A à peine vingt-sept ans, Thibault n’est déjà plus un apprenti mais au contraire l’un des guitaristes les plus talentueux, charismatiques et demandés du moment. Il parcourt le monde, guitare en main, tout au long de l’année et est invité dans les plus prestigieux festivals et théâtres. La guitare classique, pour Thibault Cauvin, c’est davantage « une technique » qu’un esprit. Après avoir reçu une formation de musicien classique tout en ayant un père lui-même guitariste de jazz, il refuse d’opposer les deux styles : « ils sont complémentaires, se répondent et s’enrichissent mutuellement », déclare-t-il, ce qui lui permet de jouer des standards de Duke Ellington avec l’élégance de la technique classique. Thibault revisite l’histoire musicale à travers ce prisme qui lui permet d’adapter des musiques différentes à une même identité sonore. Il a fait de cette grande ouverture musicale sa signature, et passe facilement de compositions classiques à des morceaux écrits spécialement par son père. Il travaille de la même manière avec des contemporains, comme son ami Carlo Domeniconi dont il a joué lundi Koyumbaya, une musique envoûtante inspirée du folklore turc. Une technique qui le porte donc vers de multiples horizons…
Un artiste solo
S’il lui arrive d’être invité par des orchestres et de jouer avec de grandes formations, Thibault entretient un rapport direct au public lors de ses concerts solo. Le solo, « c’est une plus grande responsabilité par rapport aux spectateurs et aussi une plus grande liberté, puisqu’on est son propre chef d’orchestre », admet-il. Qui plus est, avec sa guitare –un peu particulière elle aussi puisqu’équipée d’un système d’amplificateur révolutionnaire inventé par son luthier Jean-Luc Joie, Thibault réussit à produire l’illusion réelle qu’il joue en acoustique. Il recrée, dans les petites salles comme dans les grandes structures, une vraie intimité avec son public, et même les professionnels les plus aguerris peuvent s’y tromper ! Les deux univers dans lesquels Thibault a grandi, celui de la musique des conservatoires et celui des musiques actuelles de son entourage familial ont fait de lui ce qu’il est aujourd’hui : l’ambassadeur du renouveau de la guitare « classique ». A peine arrivé, le voilà déjà reparti : Liban, France bien sûr, mais aussi des tournées en Russie, aux États-Unis, en Chine, en Asie du Sud-est etc. Voyageur infatigable, il porte sa guitare aux quatre coins du monde et dément ainsi le préjugé qui rattache la guitare à des « racines » nationales : « l’instrument renvoie souvent à l’Espagne, au monde méditerranéen et à la latinité en général » par rapport au violon ou au piano, qui sont d’emblée perçus comme des instruments « internationaux ».

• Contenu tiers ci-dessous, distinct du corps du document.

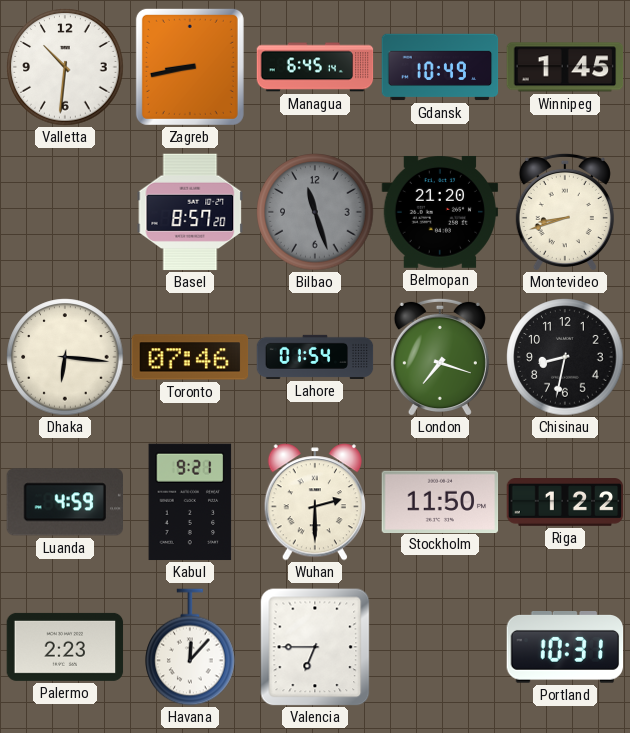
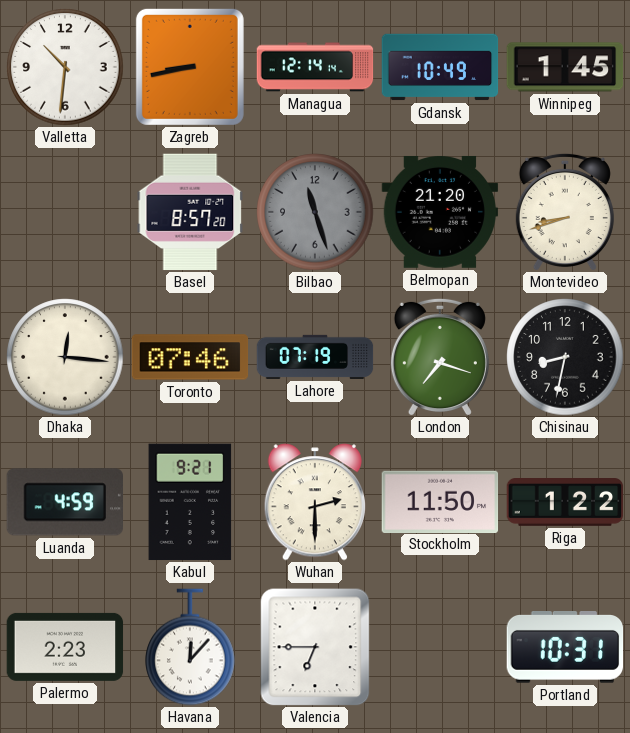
Managua: 6:45 -> 12:14
Dhaka: 6:16 -> 12:16
Lahore: 01:54 -> 07:19
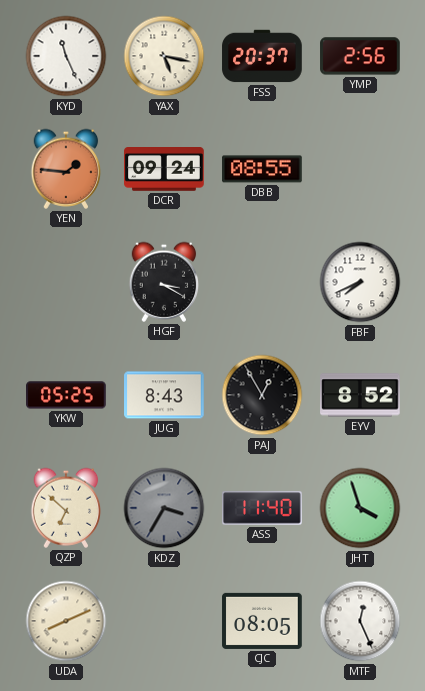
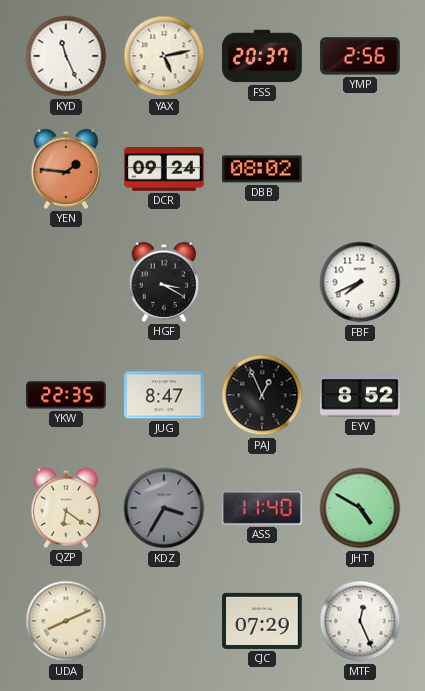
YAX: 5:17 -> 5:13
DBB: 08:55 -> 08:02
YKW: 05:25 -> 22:35
JUG: 8:43 -> 8:47
PAJ: 12:55 -> 12:56
QZP: 6:52 -> 6:21
JHT: 3:57 -> 4:50
CJC: 08:05 -> 07:29
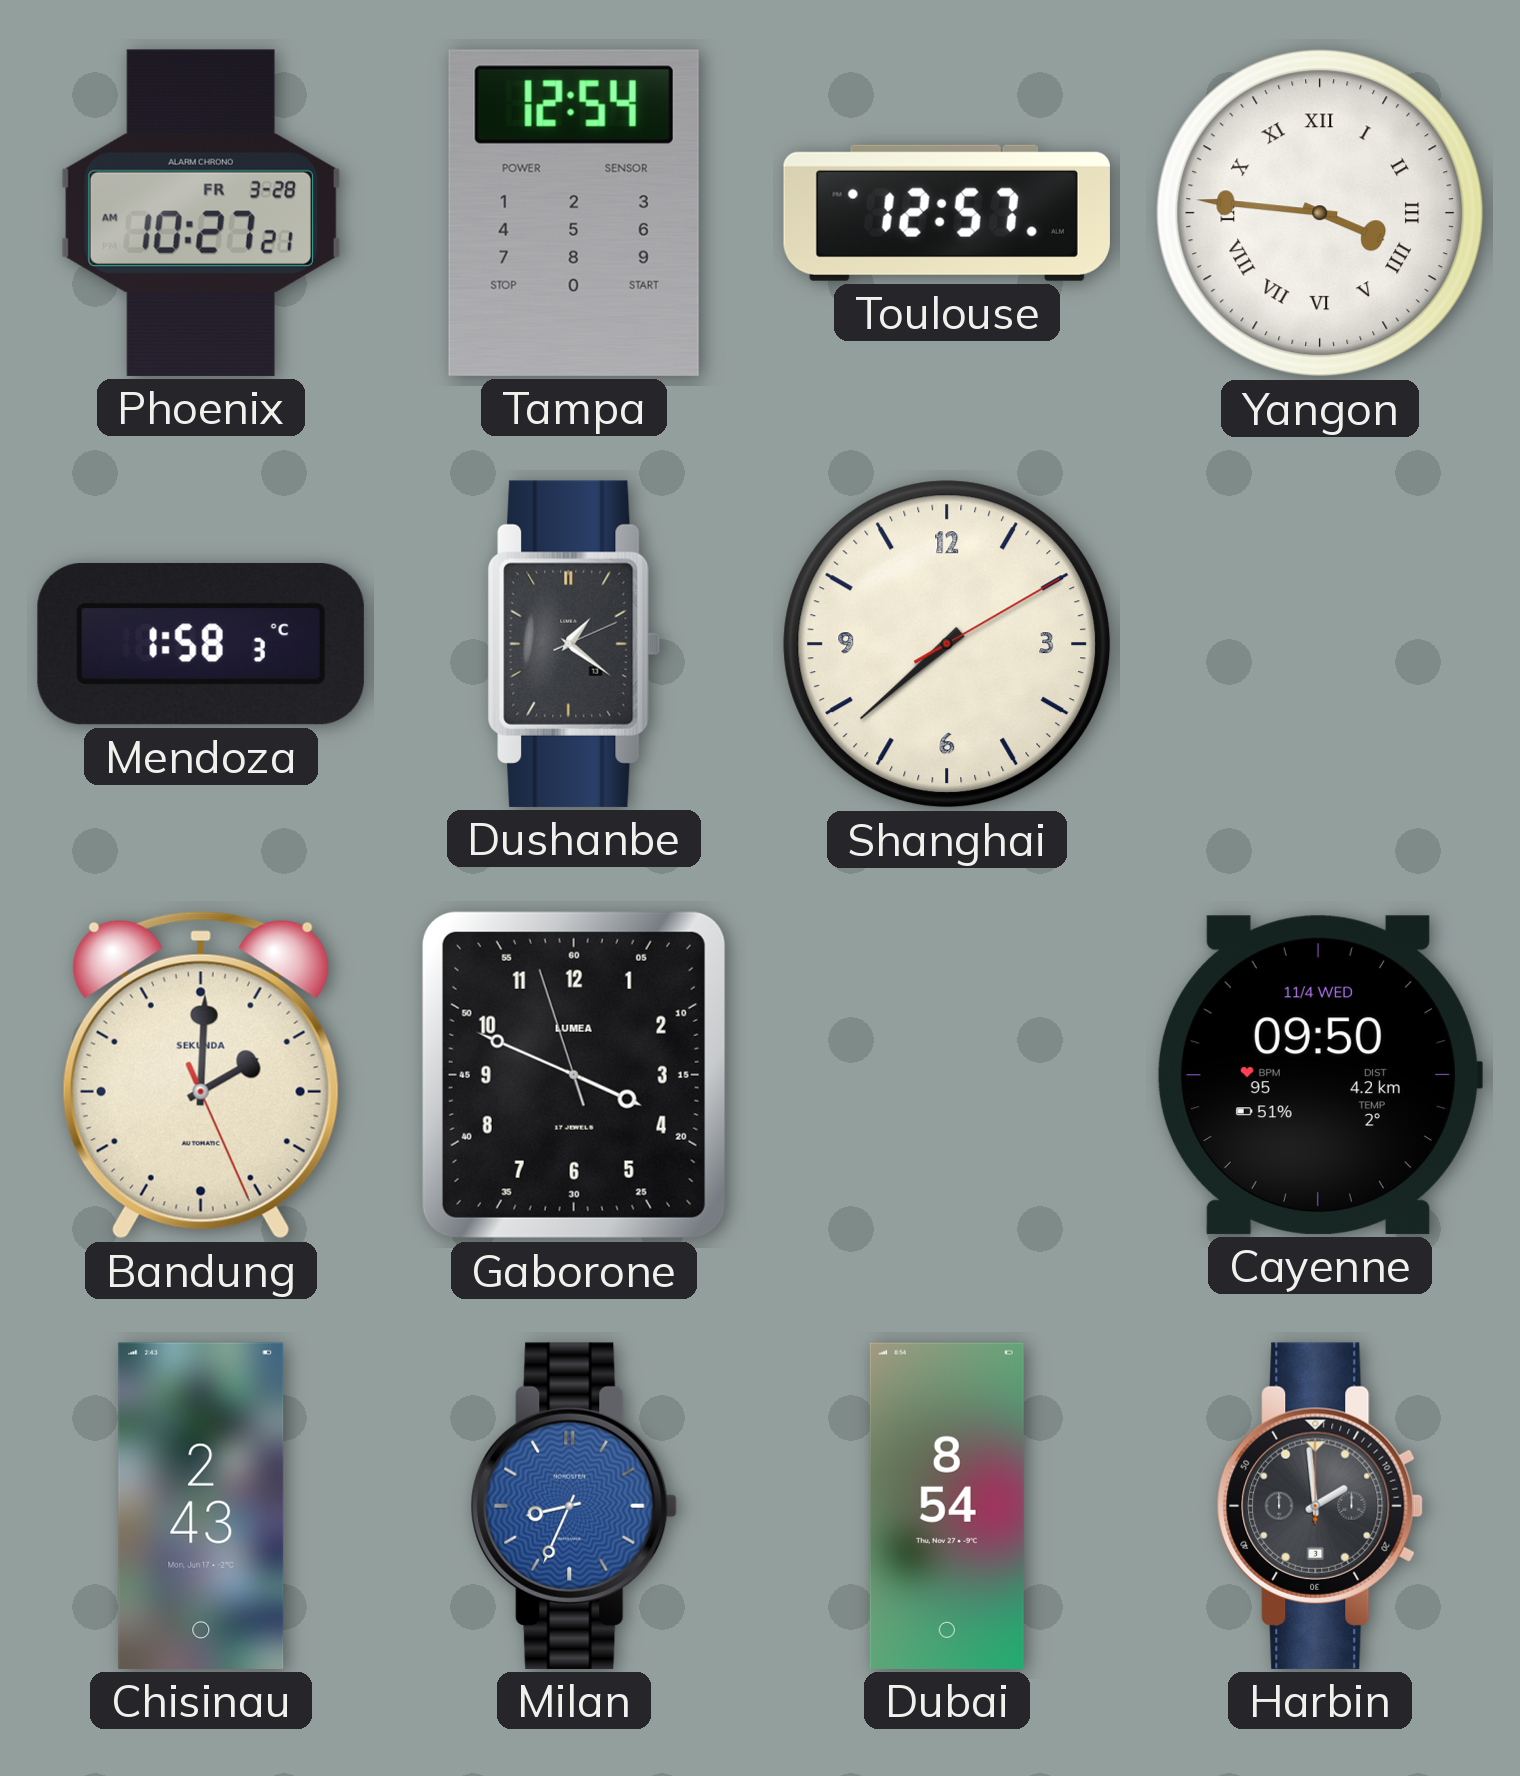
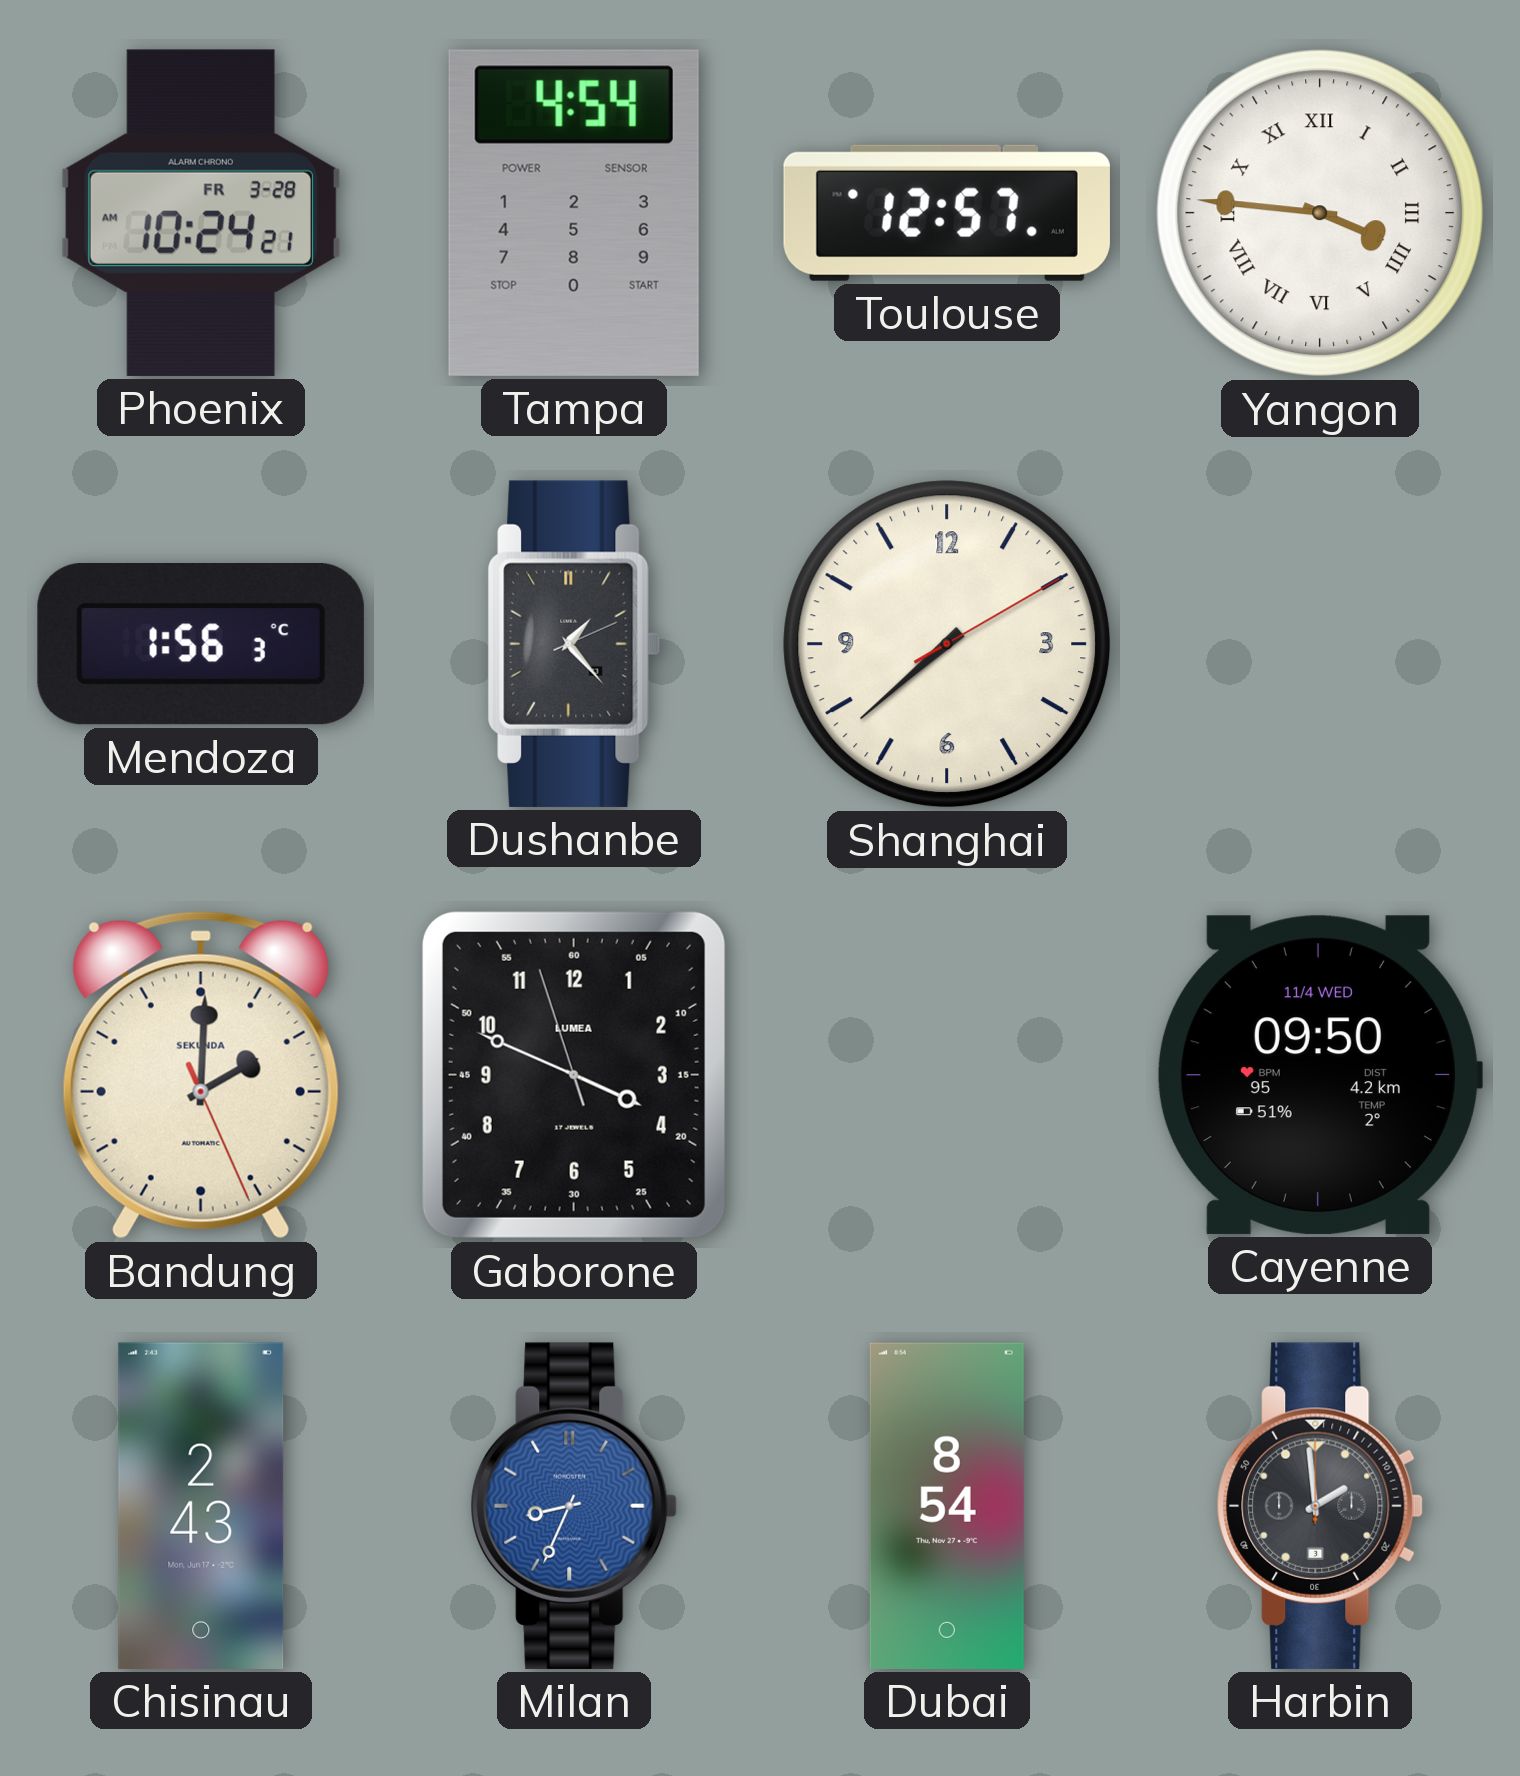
Phoenix: 10:27 -> 10:24
Tampa: 12:54 -> 4:54
Mendoza: 1:58 -> 1:56
Dushanbe: 1:21 -> 1:23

Prochain album Cities inspiré des villes du monde

- Memes les statues étaient à l’écoute.
Avec lui, au contraire, la guitare est de tous les pays. Son prochain album, Cities, s’inspirera d’ailleurs des endroits dans lesquels il a joué. Grenade, Buenos Aires, Moscou, Kyoto, Calcutta et Bordeaux : autant de villes qui ont parlé à sa guitare et qui l’ont inspiré. Thibault veut maintenant, à travers des adaptations tirées du répertoire de grands compositeurs, mettre en musique leur image, leur saveur, leurs odeurs… Thibault Cauvin exploite au maximum la beauté de l’instrument avec en prime ce don enflammé du cœur qui irrésistiblement fascine. Avivé par la débordante énergie de sa jeunesse, il a offert au public libanais un répertoire riche, intense et moderne.
Cet événement est organisé en collaboration avec le ministère libanais de la Culture.